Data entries
------------------------

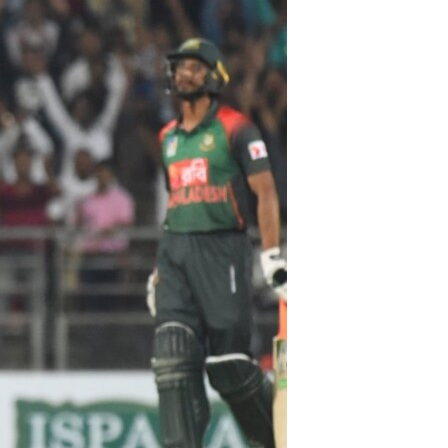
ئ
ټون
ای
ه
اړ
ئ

------------------------

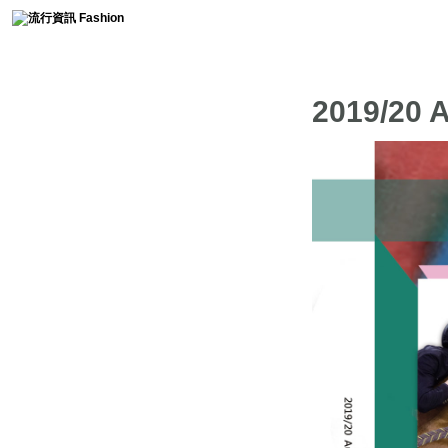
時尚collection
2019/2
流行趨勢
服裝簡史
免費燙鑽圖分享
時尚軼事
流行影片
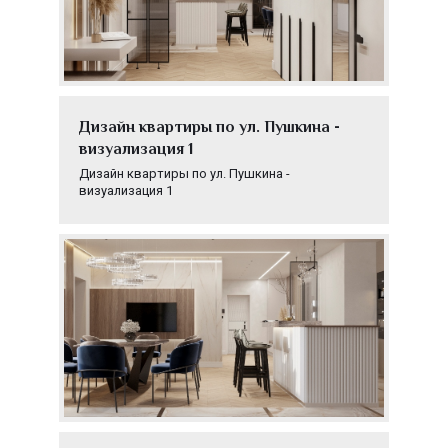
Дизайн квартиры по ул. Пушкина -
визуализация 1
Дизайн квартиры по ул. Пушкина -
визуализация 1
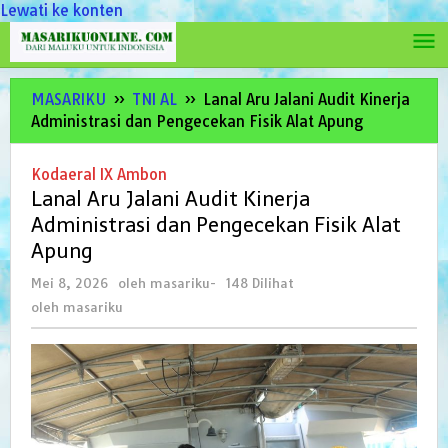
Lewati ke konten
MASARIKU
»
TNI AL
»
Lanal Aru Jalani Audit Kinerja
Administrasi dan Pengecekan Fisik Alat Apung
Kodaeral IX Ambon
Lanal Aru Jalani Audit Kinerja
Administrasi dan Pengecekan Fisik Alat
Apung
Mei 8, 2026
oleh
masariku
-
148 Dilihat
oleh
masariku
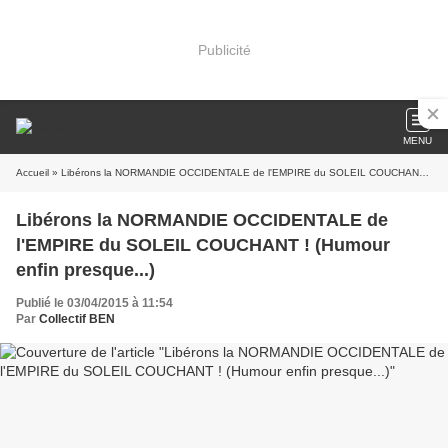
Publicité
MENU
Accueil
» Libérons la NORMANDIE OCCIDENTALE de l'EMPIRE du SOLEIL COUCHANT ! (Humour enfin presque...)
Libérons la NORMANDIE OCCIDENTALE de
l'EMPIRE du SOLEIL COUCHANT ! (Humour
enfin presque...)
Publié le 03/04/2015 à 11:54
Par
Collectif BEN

------------------------

▸ Your goal: How many of the lines above hold the word "NORMANDIE"? Give only that number.

▸ Result for this task: 2